Tampoco se trata aquí de justificar lo injustificable, de traicionar valores en los que uno cree o malvender mi rectitud intelectual por afinidades personales. Sobre ERES, indultos e injusticias escribe mucho mejor Guadalupe Sánchez Baena que yo, y suelo suscribir la mayoría de las cosas que firma. Este artículo versa sobre otros asuntos, mucho menos rotundos y por tanto mucho más escurridizos. O quizá no. Pero sobre todo trata de reflexionar acerca de esta decepción comunitaria que ha afectado a tantos, y de sus posibles respuestas e incomodidades.

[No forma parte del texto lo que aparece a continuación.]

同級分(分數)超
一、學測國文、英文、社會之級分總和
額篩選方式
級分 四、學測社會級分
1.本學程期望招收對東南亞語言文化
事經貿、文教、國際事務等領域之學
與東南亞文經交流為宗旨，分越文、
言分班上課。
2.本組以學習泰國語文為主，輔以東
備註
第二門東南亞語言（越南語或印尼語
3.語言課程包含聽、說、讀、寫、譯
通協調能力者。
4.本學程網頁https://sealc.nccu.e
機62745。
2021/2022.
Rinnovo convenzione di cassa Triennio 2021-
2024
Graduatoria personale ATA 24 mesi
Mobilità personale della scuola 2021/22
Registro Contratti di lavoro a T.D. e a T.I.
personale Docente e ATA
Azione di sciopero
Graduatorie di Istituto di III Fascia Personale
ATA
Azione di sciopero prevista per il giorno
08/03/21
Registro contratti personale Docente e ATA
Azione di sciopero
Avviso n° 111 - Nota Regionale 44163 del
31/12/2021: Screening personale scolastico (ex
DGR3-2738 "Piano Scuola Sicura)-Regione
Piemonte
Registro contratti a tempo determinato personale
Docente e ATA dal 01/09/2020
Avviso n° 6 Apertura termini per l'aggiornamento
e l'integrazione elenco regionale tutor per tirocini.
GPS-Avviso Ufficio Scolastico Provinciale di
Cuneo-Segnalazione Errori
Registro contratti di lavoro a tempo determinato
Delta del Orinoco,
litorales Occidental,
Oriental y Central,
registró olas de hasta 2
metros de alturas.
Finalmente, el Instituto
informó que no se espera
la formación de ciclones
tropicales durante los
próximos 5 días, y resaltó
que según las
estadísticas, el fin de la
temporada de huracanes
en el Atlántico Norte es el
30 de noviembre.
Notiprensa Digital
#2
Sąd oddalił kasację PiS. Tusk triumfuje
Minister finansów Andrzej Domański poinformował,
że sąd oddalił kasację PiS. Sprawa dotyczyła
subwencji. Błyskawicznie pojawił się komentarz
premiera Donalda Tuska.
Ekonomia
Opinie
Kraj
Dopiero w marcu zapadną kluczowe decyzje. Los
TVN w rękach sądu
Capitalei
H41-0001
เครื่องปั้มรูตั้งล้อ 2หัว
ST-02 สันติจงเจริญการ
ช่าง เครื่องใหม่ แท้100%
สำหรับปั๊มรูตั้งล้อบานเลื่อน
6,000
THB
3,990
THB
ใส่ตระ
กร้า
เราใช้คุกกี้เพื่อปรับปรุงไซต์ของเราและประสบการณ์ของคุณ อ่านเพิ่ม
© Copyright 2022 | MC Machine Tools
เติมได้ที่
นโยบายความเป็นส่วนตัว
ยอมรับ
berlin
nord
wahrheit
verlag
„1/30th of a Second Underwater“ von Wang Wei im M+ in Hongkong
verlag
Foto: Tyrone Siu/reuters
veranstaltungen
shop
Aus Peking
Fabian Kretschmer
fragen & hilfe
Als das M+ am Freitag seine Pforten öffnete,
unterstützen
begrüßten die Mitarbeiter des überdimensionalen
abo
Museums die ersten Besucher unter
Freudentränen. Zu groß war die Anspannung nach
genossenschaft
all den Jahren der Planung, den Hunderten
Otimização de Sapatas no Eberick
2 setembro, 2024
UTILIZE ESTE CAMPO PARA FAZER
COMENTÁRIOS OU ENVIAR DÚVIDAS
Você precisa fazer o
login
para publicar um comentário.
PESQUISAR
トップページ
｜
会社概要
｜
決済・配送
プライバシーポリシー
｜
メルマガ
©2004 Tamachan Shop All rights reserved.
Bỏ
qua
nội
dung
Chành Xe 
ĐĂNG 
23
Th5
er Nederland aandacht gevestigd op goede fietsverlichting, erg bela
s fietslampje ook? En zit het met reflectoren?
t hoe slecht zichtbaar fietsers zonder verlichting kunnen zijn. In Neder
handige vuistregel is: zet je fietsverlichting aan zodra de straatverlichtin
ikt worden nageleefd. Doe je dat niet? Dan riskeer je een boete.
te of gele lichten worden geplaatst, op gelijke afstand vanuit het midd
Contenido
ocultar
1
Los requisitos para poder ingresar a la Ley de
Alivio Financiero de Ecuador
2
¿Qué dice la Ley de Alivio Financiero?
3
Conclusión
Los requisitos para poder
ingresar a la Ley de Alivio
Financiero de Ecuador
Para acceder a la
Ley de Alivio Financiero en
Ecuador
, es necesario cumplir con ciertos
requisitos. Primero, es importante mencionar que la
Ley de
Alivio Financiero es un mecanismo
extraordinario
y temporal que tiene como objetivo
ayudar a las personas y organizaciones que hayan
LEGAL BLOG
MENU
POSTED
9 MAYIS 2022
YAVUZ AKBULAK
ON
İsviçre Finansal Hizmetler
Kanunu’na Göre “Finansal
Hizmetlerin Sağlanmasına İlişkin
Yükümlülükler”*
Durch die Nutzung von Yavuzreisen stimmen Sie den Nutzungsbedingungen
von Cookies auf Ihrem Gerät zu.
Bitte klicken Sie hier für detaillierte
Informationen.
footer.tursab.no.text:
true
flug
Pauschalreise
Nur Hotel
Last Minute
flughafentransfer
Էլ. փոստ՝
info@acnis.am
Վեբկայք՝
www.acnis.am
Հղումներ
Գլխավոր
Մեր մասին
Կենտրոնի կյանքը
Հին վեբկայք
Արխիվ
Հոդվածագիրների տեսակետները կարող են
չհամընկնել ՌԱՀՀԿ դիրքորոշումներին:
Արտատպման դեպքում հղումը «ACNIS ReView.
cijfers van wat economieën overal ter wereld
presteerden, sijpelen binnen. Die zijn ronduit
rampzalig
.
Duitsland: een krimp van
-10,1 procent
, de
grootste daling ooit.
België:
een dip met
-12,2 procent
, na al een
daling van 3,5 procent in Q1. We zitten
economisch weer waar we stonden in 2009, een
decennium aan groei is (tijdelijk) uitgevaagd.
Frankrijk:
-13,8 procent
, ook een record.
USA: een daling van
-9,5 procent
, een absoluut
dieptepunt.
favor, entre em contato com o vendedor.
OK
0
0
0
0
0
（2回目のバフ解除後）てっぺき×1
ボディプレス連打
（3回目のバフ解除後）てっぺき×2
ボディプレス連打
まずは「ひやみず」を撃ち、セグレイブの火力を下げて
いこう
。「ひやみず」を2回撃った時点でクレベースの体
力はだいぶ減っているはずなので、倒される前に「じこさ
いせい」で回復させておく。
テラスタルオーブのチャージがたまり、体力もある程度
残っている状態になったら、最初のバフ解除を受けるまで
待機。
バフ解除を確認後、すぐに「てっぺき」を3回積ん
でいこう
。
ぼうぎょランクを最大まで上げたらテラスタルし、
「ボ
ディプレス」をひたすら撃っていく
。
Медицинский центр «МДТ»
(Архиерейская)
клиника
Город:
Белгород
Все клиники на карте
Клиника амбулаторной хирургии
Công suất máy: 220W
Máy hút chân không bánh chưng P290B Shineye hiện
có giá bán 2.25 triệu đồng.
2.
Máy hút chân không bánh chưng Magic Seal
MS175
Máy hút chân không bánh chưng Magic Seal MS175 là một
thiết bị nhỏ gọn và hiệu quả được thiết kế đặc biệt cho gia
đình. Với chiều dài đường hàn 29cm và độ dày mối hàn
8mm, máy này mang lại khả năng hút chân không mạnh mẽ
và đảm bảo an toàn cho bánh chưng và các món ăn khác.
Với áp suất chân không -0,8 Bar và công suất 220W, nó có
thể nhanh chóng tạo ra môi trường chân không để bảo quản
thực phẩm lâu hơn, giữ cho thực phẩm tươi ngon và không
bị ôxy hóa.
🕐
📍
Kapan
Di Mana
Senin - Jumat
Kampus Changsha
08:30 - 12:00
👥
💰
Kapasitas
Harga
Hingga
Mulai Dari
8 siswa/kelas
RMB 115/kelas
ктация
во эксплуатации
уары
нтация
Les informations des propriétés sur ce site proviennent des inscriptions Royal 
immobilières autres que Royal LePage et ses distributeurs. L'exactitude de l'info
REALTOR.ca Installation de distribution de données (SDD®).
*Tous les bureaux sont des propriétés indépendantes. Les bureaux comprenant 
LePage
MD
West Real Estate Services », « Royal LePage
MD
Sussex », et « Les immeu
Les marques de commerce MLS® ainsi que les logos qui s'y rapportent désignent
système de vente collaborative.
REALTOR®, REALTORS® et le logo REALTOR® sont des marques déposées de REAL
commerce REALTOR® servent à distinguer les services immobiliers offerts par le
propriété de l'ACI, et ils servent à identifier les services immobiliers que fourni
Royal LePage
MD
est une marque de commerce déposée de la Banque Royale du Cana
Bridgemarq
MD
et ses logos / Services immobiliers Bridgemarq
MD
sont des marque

Ante este tipo de dilemas, uno piensa en muchas cosas. Piensa, por ejemplo, en la indignación de los que se han sentido traicionados por quienes tenían en alta estima. Y entiende sus motivos e incluso llega a compartir algunos. Uno trata de comprender, también, qué extraño mecanismo es el que nos lleva a erigir estatuas de personajes públicos a los que apenas conocemos, y en la poca culpa que tienen ellos de que les hayamos cincelado en piedra. Uno piensa, en definitiva, en quién es uno para exigirle a nadie la perfección moral; para juzgar sus dilemas, sus convicciones y sus decisiones; y en si de verdad es necesario hacer pasar un examen de pureza a todas las personas con las que seguimos compartiendo suficientes cosas como para continuar queriéndolas en la distancia.

El caso es que uno piensa. Y se le ocurre que en ese extraño mecanismo que idealiza a las personas y promueve la erección de sus estatuas se esconde también la tentación de cancelarlas. Y que es precisamente aquí, en este tipo de discrepancias absolutas, donde se justifican todos los que alguna vez han exigido la cabeza de cualquiera con el que no pueden estar de acuerdo. Uno recuerda entonces las palabras de Garci, que "nunca ha sido un progre", y se pregunta si no fue ese mismo espíritu que exhibe ahora, el que encuentra honor en la amistad y no se preocupa por el posible linchamiento de ideólogos y moralistas, el que tanto nos cautivó cuando no teníamos motivos que nos impidieran entenderle. Y resuelve que es así. Así que uno decide abogar por Garci y brindar por la amistad, esa extraña cosa que antepone los afectos a la justicia. Y se empeña en dejarlo por escrito, para escarnio público, no vaya a ser que algún imprudente pretenda subirle a un pedestal en algún futuro improbable, con el riesgo que eso tiene de derribos y de desengaños.